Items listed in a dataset

------------------------------------------------------------------------

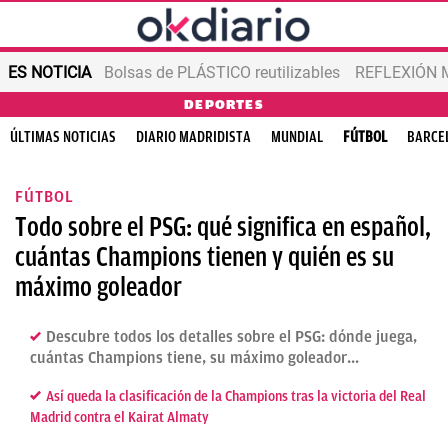
ES NOTICIA
Bolsas de PLÁSTICO reutilizables
REFLEXIÓN 
DEPORTES
ÚLTIMAS NOTICIAS
DIARIO MADRIDISTA
MUNDIAL
FÚTBOL
BARCE
FÚTBOL
Todo sobre el PSG: qué significa en español,
cuántas Champions tienen y quién es su
máximo goleador
Descubre todos los detalles sobre el PSG: dónde juega,
cuántas Champions tiene, su máximo goleador...
Así queda la clasificación de la Champions tras la victoria del Real
Madrid contra el Kairat Almaty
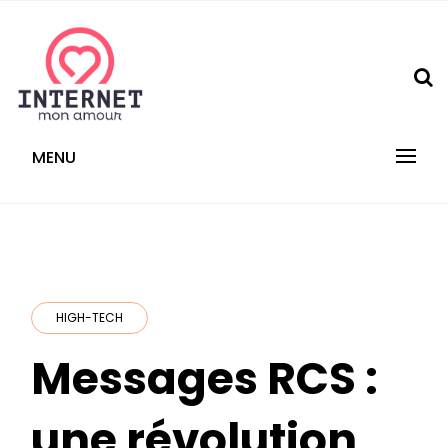
Skip
to
content
internetmonamour.fr
MENU
HIGH-TECH
Messages RCS :
une révolution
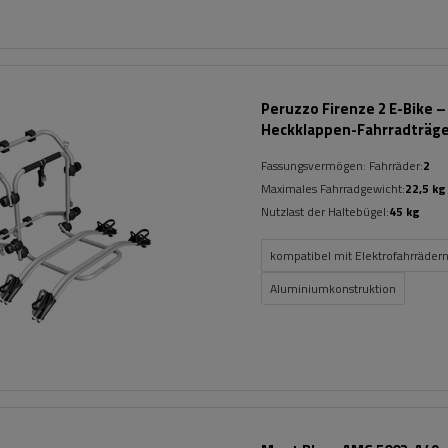
Peruzzo Firenze 2 E-Bike –
Heckklappen-Fahrradträg
Fassungsvermögen: Fahrräder:
2
Maximales Fahrradgewicht:
22,5 kg
Nutzlast der Haltebügel:
45 kg
kompatibel mit Elektrofahrräder
Aluminiumkonstruktion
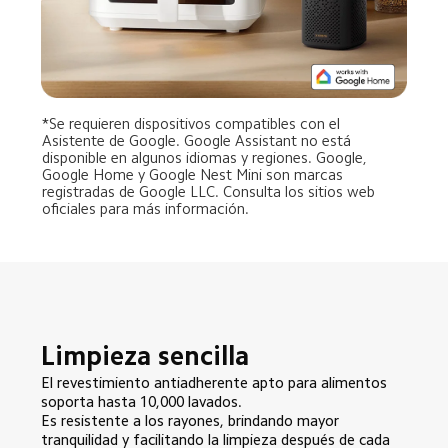
*Se requieren dispositivos compatibles con el 
Asistente de Google. Google Assistant no está 
disponible en algunos idiomas y regiones. Google, 
Google Home y Google Nest Mini son marcas 
registradas de Google LLC. Consulta los sitios web 
oficiales para más información.
Limpieza sencilla
El revestimiento antiadherente apto para alimentos 
soporta hasta 10,000 lavados.

Es resistente a los rayones, brindando mayor 
tranquilidad y facilitando la limpieza después de cada 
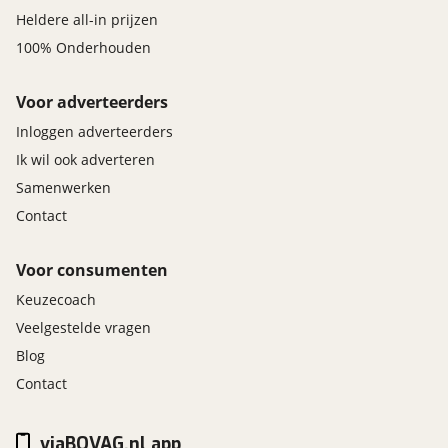
Heldere all-in prijzen
100% Onderhouden
Voor adverteerders
Inloggen adverteerders
Ik wil ook adverteren
Samenwerken
Contact
Voor consumenten
Keuzecoach
Veelgestelde vragen
Blog
Contact
viaBOVAG.nl app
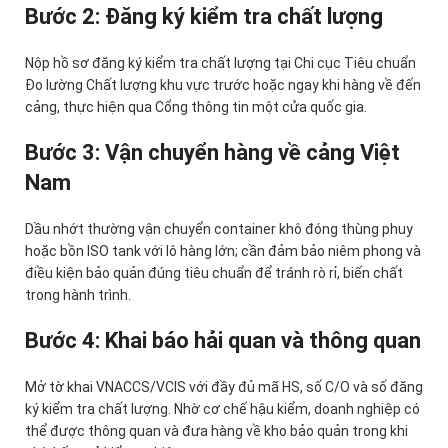
Bước 2: Đăng ký kiểm tra chất lượng
Nộp hồ sơ đăng ký kiểm tra chất lượng tại Chi cục Tiêu chuẩn
Đo lường Chất lượng khu vực trước hoặc ngay khi hàng về đến
cảng, thực hiện qua Cổng thông tin một cửa quốc gia.
Bước 3: Vận chuyển hàng về cảng Việt
Nam
Dầu nhớt thường vận chuyển container khô đóng thùng phuy
hoặc bồn ISO tank với lô hàng lớn; cần đảm bảo niêm phong và
điều kiện bảo quản đúng tiêu chuẩn để tránh rò rỉ, biến chất
trong hành trình.
Bước 4: Khai báo hải quan và thông quan
Mở tờ khai VNACCS/VCIS với đầy đủ mã HS, số C/O và số đăng
ký kiểm tra chất lượng. Nhờ cơ chế hậu kiểm, doanh nghiệp có
thể được thông quan và đưa hàng về kho bảo quản trong khi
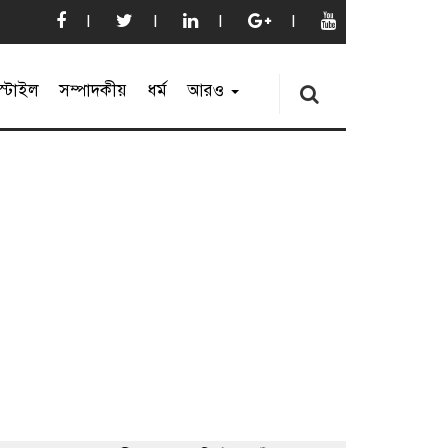
্টাইল
সম্পাদকীয়
ধর্ম
আরও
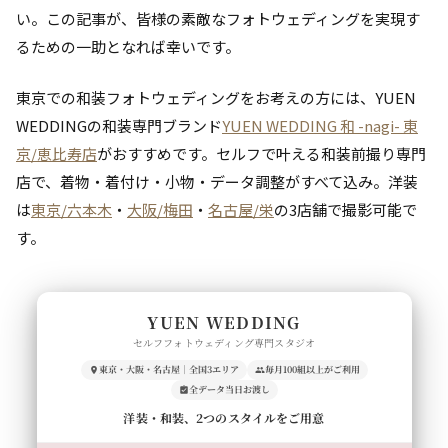
い。この記事が、皆様の素敵なフォトウェディングを実現す
るための一助となれば幸いです。
東京での和装フォトウェディングをお考えの方には、YUEN
WEDDINGの和装専門ブランド
YUEN WEDDING 和 -nagi- 東
京/恵比寿店
がおすすめです。セルフで叶える和装前撮り専門
店で、着物・着付け・小物・データ調整がすべて込み。洋装
は
東京/六本木
・
大阪/梅田
・
名古屋/栄
の3店舗で撮影可能で
す。
YUEN WEDDING
セルフフォトウェディング専門スタジオ
東京・大阪・名古屋｜全国3エリア
毎月100組以上がご利用
全データ当日お渡し
洋装・和装、2つのスタイルをご用意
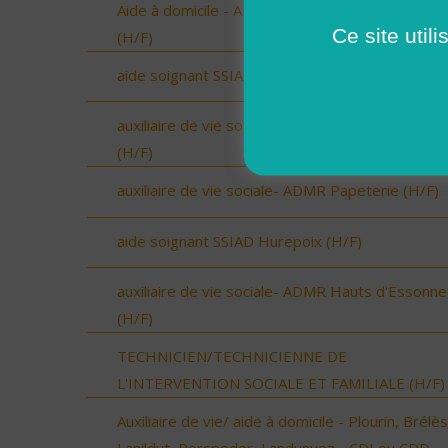
Aide à domicile - ADMR du Canton de Limours
Ce site util
(H/F)
aide soignant SSIAD 3 Rivières (H/F)
auxiliaire de vie sociale- ADMR Canton de Limou
(H/F)
auxiliaire de vie sociale- ADMR Papeterie (H/F)
aide soignant SSIAD Hurepoix (H/F)
auxiliaire de vie sociale- ADMR Hauts d'Essonne
(H/F)
TECHNICIEN/TECHNICIENNE DE
L'INTERVENTION SOCIALE ET FAMILIALE (H/F)
Auxiliaire de vie/ aide à domicile - Plourin, Brélès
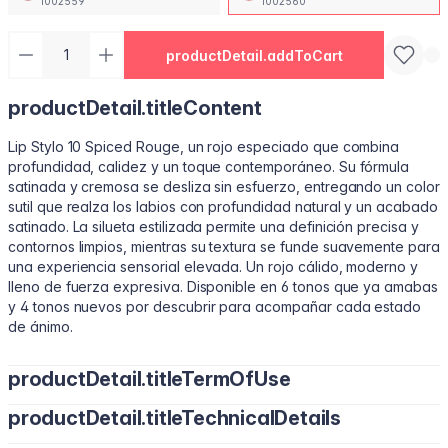
1002559
1002560
productDetail.addToCart
productDetail.titleContent
Lip Stylo 10 Spiced Rouge, un rojo especiado que combina
profundidad, calidez y un toque contemporáneo. Su fórmula
satinada y cremosa se desliza sin esfuerzo, entregando un color
sutil que realza los labios con profundidad natural y un acabado
satinado. La silueta estilizada permite una definición precisa y
contornos limpios, mientras su textura se funde suavemente para
una experiencia sensorial elevada. Un rojo cálido, moderno y
lleno de fuerza expresiva. Disponible en 6 tonos que ya amabas
y 4 tonos nuevos por descubrir para acompañar cada estado
de ánimo.
productDetail.titleTermOfUse
productDetail.titleTechnicalDetails
• Perfila tu contorno natural con el borde estilizado.
• Inclina para rellenar con color suave y uniforme.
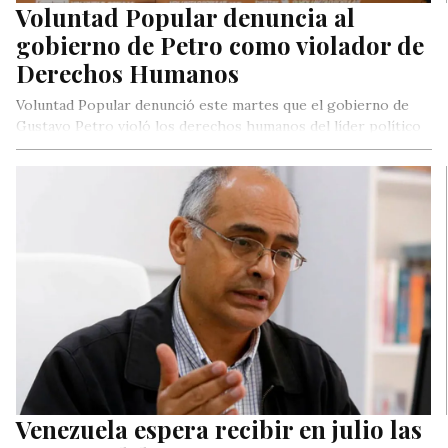
Voluntad Popular denuncia al
gobierno de Petro como violador de
Derechos Humanos
Voluntad Popular denunció este martes que el gobierno de
Gustavo Petro violó los derechos humanos del líder político
venezolano, Juan…
Venezuela espera recibir en julio las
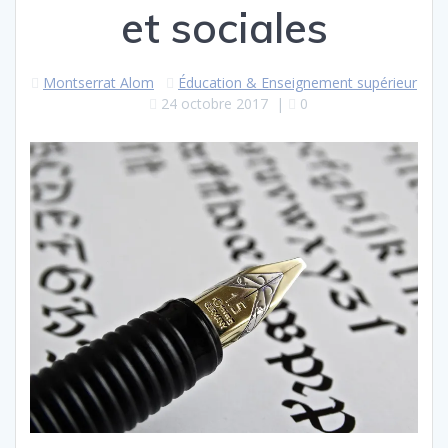
et sociales
Montserrat Alom
Éducation & Enseignement supérieur
24 octobre 2017
|
0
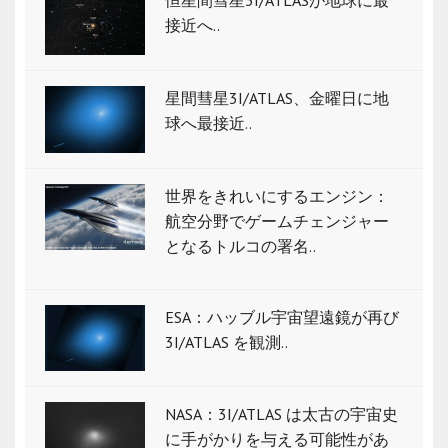
恒星間彗星3I/ATLASが地球に最
接近へ..
星間彗星3I/ATLAS、金曜日に地
球へ最接近..
世界をきれいにするエンジン：
航空分野でゲームチェンジャー
となるトルコの署名..
ESA：ハッブル宇宙望遠鏡が再び
3I/ATLAS を観測..
NASA：3I/ATLAS は太古の宇宙史
に手がかりを与える可能性があ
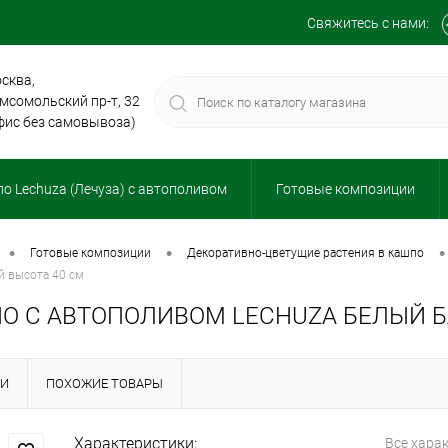
Свяжитесь с нами:
сква,
мсомольский пр-т, 32
фис без самовывоза)
о Lechuza (Лечуза) с автополивом
Готовые композиции
•
•
•
готовые композиции
декоративно-цветущие растения в кашпо
й высота 40 см
О С АВТОПОЛИВОМ LECHUZA БЕЛЫЙ Б
КИ
ПОХОЖИЕ ТОВАРЫ
Характеристики:
Все хара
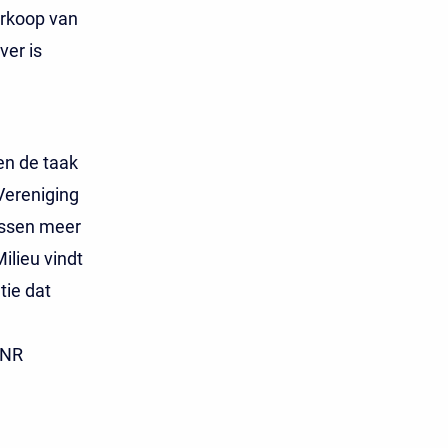
erkoop van
ver is
en de taak
Vereniging
rissen meer
ilieu vindt
tie dat
BNR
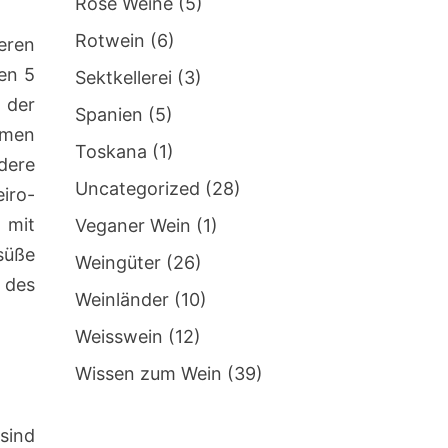
Rosé Weine
(5)
Rotwein
(6)
eren
en 5
Sektkellerei
(3)
 der
Spanien
(5)
rmen
Toskana
(1)
dere
Uncategorized
(28)
iro-
 mit
Veganer Wein
(1)
süße
Weingüter
(26)
 des
Weinländer
(10)
Weisswein
(12)
Wissen zum Wein
(39)
sind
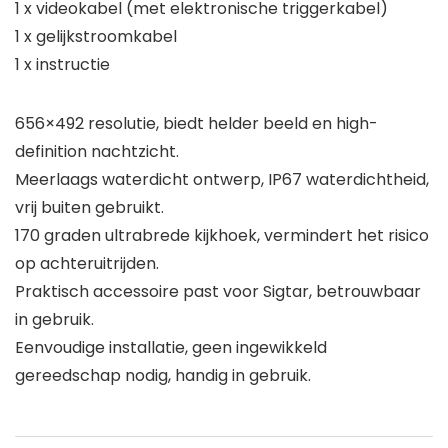
1 x videokabel (met elektronische triggerkabel)
1 x gelijkstroomkabel
1 x instructie
656×492 resolutie, biedt helder beeld en high-
definition nachtzicht.
Meerlaags waterdicht ontwerp, IP67 waterdichtheid,
vrij buiten gebruikt.
170 graden ultrabrede kijkhoek, vermindert het risico
op achteruitrijden.
Praktisch accessoire past voor Sigtar, betrouwbaar
in gebruik.
Eenvoudige installatie, geen ingewikkeld
gereedschap nodig, handig in gebruik.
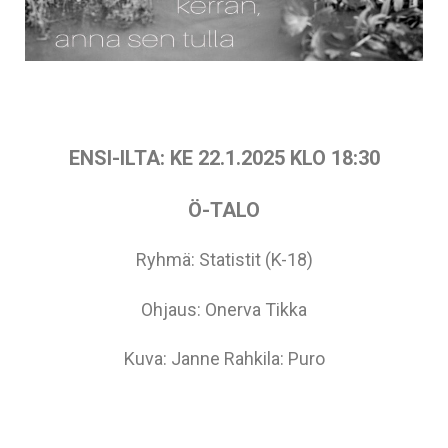
ENSI-ILTA: KE 22.1.2025 KLO 18:30
Ö-TALO
Ryhmä: Statistit (K-18)
Ohjaus: Onerva Tikka
Kuva: Janne Rahkila: Puro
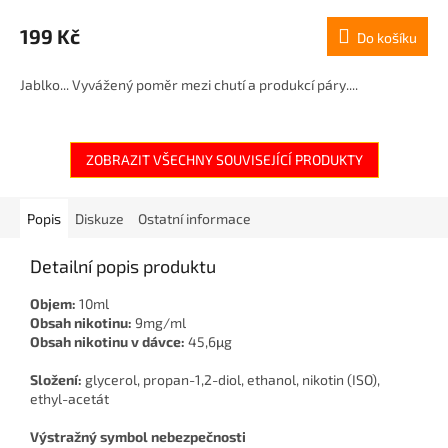
199 Kč
Do košíku
Jablko... Vyvážený poměr mezi chutí a produkcí páry....
ZOBRAZIT VŠECHNY SOUVISEJÍCÍ PRODUKTY
Popis
Diskuze
Ostatní informace
Detailní popis produktu
Objem:
10ml
Obsah nikotinu:
9mg/ml
Obsah nikotinu v dávce:
45,6μg
Složení:
glycerol, propan-1,2-diol, ethanol, nikotin (ISO),
ethyl-acetát
Výstražný symbol nebezpečnosti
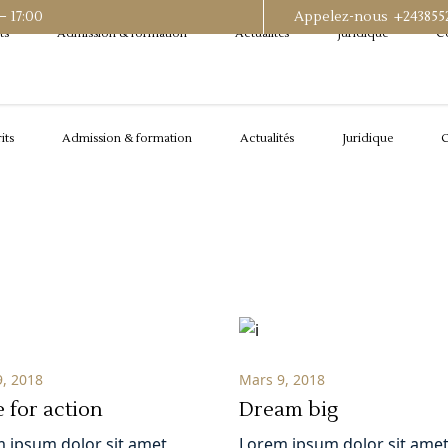
– 17:00
Appelez-nous +243855
ts
Admission & formation
Actualités
Juridique
C
its
Admission & formation
Actualités
Juridique
C
, 2018
Mars 9, 2018
 for action
Dream big
 ipsum dolor sit amet,
Lorem ipsum dolor sit amet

------------------------------------------------------------------------

To do: Starting with the first line of the data above, write out each line exactly up to and including the line that holds "Aluminiumkonstruktion". Pictures stay out.

Exercise output:
ES NOTICIA
Bolsas de PLÁSTICO reutilizables
REFLEXIÓN 
DEPORTES
ÚLTIMAS NOTICIAS
DIARIO MADRIDISTA
MUNDIAL
FÚTBOL
BARCE
FÚTBOL
Todo sobre el PSG: qué significa en español,
cuántas Champions tienen y quién es su
máximo goleador
Descubre todos los detalles sobre el PSG: dónde juega,
cuántas Champions tiene, su máximo goleador...
Así queda la clasificación de la Champions tras la victoria del Real
Madrid contra el Kairat Almaty
Skip
to
content
internetmonamour.fr
MENU
HIGH-TECH
Messages RCS :
une révolution
Peruzzo Firenze 2 E-Bike –
Heckklappen-Fahrradträg
Fassungsvermögen: Fahrräder:
2
Maximales Fahrradgewicht:
22,5 kg
Nutzlast der Haltebügel:
45 kg
kompatibel mit Elektrofahrräder
Aluminiumkonstruktion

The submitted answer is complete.